BOSTON — In an epic upset in liberal Massachusetts, Republican Scott Brown rode a wave of voter anger to win the U.S. Senate seat held by the late Edward M. Kennedy for nearly half a century, leaving President Barack Obama's health care overhaul in doubt and marring the end of his first year in office.
Addressing an exuberant victory celebration Tuesday night, Brown declared he was "ready to go to Washington without delay" as the crowd chanted, "Seat him now." Democrats indicated they would, deflating a budding controversy over whether they would try to block Brown long enough to complete congressional passage of the health care plan he has promised to oppose.
"The people of Massachusetts have spoken. We welcome Scott Brown to the Senate and will move to seat him as soon as the proper paperwork has been received," said Majority Leader Harry Reid, D-Nev. Massachusetts Secretary of State William Galvin said he would notify the Senate today that Brown had been elected.
The loss by the once-favored Democrat Martha Coakley in the Democratic stronghold was a stunning embarrassment for the White House after Obama rushed to Boston on Sunday to try to save the foundering candidate.
Her defeat on Tuesday signaled big political problems for the president's party this fall when House, Senate and gubernatorial candidates are on the ballot nationwide.
Brown's victory was the third major loss for Democrats in statewide elections since Obama became president.
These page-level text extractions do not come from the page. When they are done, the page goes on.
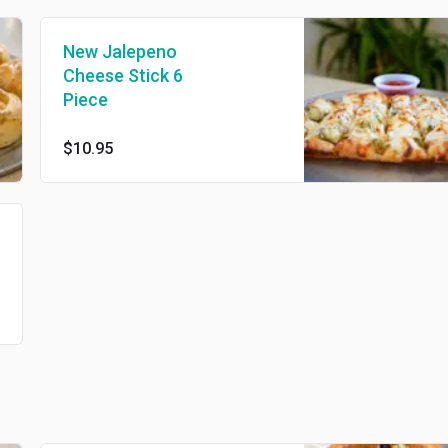
New Jalepeno
Cheese Stick 6
Piece
$10.95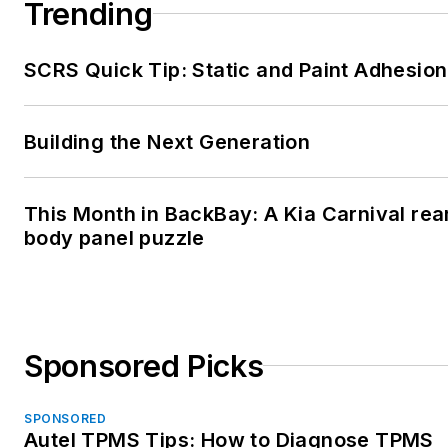
Trending
SCRS Quick Tip: Static and Paint Adhesion
Building the Next Generation
This Month in BackBay: A Kia Carnival rea
body panel puzzle
Sponsored Picks
SPONSORED
Autel TPMS Tips: How to Diagnose TPMS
Republicans won governors' seats in Virginia and New Jersey in November.
"I have no interest in sugarcoating what happened in Massachusetts," said Sen. Robert Menendez, the head of the Senate Democrats' campaign committee. "There is a lot of anxiety in the country right now. Americans are understandably impatient."
Brown will become the 41st Republican in the 100-member Senate, which could allow the GOP to block the president's health care legislation. Democrats needed Coakley to win for a 60th vote to thwart Republican filibusters. The trouble may go deeper: Democratic lawmakers could read the results as a vote against Obama's broader agenda, weakening their support for the president. And the results could scare some Democrats from seeking office this fall.
The Republican will finish Kennedy's unexpired term, facing re-election in 2012.
Brown led by 52 percent to 47 percent with all but 3 percent of precincts counted. Turnout was exceptional for a special election in January, with light snow reported in parts of the state. More voters showed up at the polls Tuesday than in any nonpresidential general election in Massachusetts since 1990.
Brown will be the first Republican senator from Massachusetts in 30 years.